Soluble epoxide hydrolase deficiency or inhibition enhances murine hypoxic pulmonary vasoconstriction after lipopolysaccharide challenge

Author:

Wepler Martin12,Beloiartsev Arkadi12,Buswell Mary D.12,Panigrahy Dipak23,Malhotra Rajeev24,Buys Emmanuel S.12,Radermacher Peter5,Ichinose Fumito12,Bloch Donald B.126,Zapol Warren M.12

Affiliation:

1. Anesthesia Center for Critical Care Research of the Department of Anesthesia, Critical Care, and Pain Medicine, Massachusetts General Hospital, Boston, Massachusetts;

2. Harvard Medical School, Boston, Massachusetts;

3. Center for Vascular Biology Research and Department of Pathology, Beth Israel Deaconess Medical Center, Boston, Massachusetts;

4. Cardiology Division and Cardiovascular Research Center, Department of Medicine, Massachusetts General Hospital, Boston, Massachusetts;

5. Institut für Anästhesiologische Pathophysiologie und Verfahrensentwicklung, Universitätsklinik Ulm, Ulm, Germany

6. Division of Rheumatology, Allergy and Immunology, Department of Medicine, Massachusetts General Hospital, Boston, Massachusetts; and

Abstract

Hypoxic pulmonary vasoconstriction (HPV) is the response of the pulmonary vasculature to low levels of alveolar oxygen.
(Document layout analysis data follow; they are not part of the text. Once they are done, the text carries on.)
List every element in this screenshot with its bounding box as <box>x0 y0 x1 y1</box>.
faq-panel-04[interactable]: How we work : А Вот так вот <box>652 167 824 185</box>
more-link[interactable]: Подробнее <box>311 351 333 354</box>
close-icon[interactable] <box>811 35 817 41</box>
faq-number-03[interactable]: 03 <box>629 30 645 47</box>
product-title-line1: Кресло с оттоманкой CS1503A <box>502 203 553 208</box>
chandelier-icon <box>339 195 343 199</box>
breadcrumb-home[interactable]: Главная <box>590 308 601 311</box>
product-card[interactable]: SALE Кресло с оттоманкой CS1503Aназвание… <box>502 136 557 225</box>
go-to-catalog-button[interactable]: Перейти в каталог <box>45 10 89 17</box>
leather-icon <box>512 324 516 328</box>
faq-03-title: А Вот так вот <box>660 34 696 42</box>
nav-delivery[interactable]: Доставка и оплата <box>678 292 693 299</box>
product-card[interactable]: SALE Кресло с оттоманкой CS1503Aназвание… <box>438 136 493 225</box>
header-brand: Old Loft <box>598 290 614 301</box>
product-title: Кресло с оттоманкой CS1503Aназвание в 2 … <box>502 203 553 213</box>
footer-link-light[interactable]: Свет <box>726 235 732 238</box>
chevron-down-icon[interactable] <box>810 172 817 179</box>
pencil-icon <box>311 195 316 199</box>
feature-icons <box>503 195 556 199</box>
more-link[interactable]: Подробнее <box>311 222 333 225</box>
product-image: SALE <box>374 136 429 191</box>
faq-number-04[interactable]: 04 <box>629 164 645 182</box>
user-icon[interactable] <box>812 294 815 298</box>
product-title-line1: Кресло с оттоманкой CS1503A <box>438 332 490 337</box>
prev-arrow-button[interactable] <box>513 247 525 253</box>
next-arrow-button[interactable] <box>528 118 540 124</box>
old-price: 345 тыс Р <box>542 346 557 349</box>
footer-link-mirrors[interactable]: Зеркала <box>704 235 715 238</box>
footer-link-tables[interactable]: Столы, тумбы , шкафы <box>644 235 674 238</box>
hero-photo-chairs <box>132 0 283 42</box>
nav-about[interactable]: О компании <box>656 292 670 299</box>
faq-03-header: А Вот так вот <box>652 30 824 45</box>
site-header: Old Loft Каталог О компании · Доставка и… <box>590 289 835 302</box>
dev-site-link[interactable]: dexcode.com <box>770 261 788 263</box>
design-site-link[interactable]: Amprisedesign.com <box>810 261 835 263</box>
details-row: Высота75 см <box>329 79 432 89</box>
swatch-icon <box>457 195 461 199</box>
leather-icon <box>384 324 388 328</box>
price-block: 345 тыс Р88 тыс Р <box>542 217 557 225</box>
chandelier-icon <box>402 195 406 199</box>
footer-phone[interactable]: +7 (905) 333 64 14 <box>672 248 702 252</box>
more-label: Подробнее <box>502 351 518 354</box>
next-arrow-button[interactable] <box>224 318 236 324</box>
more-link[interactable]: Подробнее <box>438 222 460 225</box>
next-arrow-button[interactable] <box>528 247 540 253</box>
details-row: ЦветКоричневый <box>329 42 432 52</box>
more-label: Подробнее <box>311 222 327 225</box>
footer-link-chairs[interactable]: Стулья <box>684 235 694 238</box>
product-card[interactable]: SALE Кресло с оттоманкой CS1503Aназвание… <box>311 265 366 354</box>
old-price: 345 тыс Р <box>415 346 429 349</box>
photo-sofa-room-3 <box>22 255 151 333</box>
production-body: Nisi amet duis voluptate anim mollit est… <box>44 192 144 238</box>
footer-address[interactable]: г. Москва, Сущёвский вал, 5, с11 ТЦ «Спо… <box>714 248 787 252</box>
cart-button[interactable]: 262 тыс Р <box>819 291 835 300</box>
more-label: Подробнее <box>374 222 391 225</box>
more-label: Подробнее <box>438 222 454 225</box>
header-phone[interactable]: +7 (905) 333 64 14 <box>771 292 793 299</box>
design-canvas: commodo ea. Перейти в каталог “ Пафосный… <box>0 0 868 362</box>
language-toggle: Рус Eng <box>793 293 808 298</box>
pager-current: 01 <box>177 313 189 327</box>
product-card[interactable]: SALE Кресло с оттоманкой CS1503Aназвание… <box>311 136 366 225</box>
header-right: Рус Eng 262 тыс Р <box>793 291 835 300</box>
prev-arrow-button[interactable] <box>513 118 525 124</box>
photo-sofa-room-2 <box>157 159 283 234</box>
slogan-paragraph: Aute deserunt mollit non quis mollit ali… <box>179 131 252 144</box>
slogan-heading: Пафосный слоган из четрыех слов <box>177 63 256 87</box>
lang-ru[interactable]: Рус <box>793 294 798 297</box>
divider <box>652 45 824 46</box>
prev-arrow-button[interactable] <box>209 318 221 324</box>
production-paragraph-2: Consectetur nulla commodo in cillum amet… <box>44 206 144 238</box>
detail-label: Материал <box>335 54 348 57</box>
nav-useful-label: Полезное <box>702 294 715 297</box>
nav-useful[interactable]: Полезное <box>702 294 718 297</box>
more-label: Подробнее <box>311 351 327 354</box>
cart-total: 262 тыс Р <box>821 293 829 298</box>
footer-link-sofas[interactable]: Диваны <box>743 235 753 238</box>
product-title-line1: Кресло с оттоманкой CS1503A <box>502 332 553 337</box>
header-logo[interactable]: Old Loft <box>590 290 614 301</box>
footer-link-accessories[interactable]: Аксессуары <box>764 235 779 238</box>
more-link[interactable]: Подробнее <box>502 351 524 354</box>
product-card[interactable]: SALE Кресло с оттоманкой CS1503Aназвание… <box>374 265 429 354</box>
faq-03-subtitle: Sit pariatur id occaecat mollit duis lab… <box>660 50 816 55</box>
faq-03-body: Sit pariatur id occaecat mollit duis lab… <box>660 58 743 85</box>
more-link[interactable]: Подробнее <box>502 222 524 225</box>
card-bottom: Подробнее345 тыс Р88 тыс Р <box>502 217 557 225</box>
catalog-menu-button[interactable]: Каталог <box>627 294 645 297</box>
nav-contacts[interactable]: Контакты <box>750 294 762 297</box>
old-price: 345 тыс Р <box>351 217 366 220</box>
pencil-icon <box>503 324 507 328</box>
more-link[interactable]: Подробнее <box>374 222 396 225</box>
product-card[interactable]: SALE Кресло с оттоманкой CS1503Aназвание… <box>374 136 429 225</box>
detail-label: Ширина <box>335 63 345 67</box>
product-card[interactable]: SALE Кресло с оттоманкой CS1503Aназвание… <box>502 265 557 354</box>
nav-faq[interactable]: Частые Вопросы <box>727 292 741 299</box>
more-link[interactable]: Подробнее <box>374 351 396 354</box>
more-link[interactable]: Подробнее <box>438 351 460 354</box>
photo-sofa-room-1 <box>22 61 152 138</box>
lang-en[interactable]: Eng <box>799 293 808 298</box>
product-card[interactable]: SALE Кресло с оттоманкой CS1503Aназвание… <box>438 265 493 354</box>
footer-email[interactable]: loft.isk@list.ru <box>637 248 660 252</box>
HPV improves systemic arterial oxygenation by matching pulmonary perfusion to ventilation during alveolar hypoxia and is impaired in lung diseases such as the acute respiratory distress syndrome (ARDS) and in experimental models of endotoxemia. Epoxyeicosatrienoic acids (EETs) are pulmonary vasoconstrictors, which are metabolized to less vasoactive dihydroxyeicosatrienoic acids (DHETs) by soluble epoxide hydrolase (sEH). We hypothesized that pharmacological inhibition or a congenital deficiency of sEH in mice would reduce the metabolism of EETs and enhance HPV in mice after challenge with lipopolysaccharide (LPS). HPV was assessed 22 h after intravenous injection of LPS by measuring the percentage increase in the pulmonary vascular resistance of the left lung induced by left mainstem bronchial occlusion (LMBO). After LPS challenge, HPV was impaired in sEH+/+, but not in sEH−/− mice or in sEH+/+ mice treated acutely with a sEH inhibitor. Deficiency or pharmacological inhibition of sEH protected mice from the LPS-induced decrease in systemic arterial oxygen concentration (PaO2) during LMBO. In the lungs of sEH−/− mice, the LPS-induced increase in DHETs and cytokines was attenuated. Deficiency or pharmacological inhibition of sEH protects mice from LPS-induced impairment of HPV and improves the PaO2 after LMBO. After LPS challenge, lung EET degradation and cytokine expression were reduced in sEH−/− mice. Inhibition of sEH might prove to be an effective treatment for ventilation-perfusion mismatch in lung diseases such as ARDS.

Funder

Deutsche Forschungsgemeinschaft (DFG)

HHS | NIH | National Heart, Lung, and Blood Institute (NHBLI)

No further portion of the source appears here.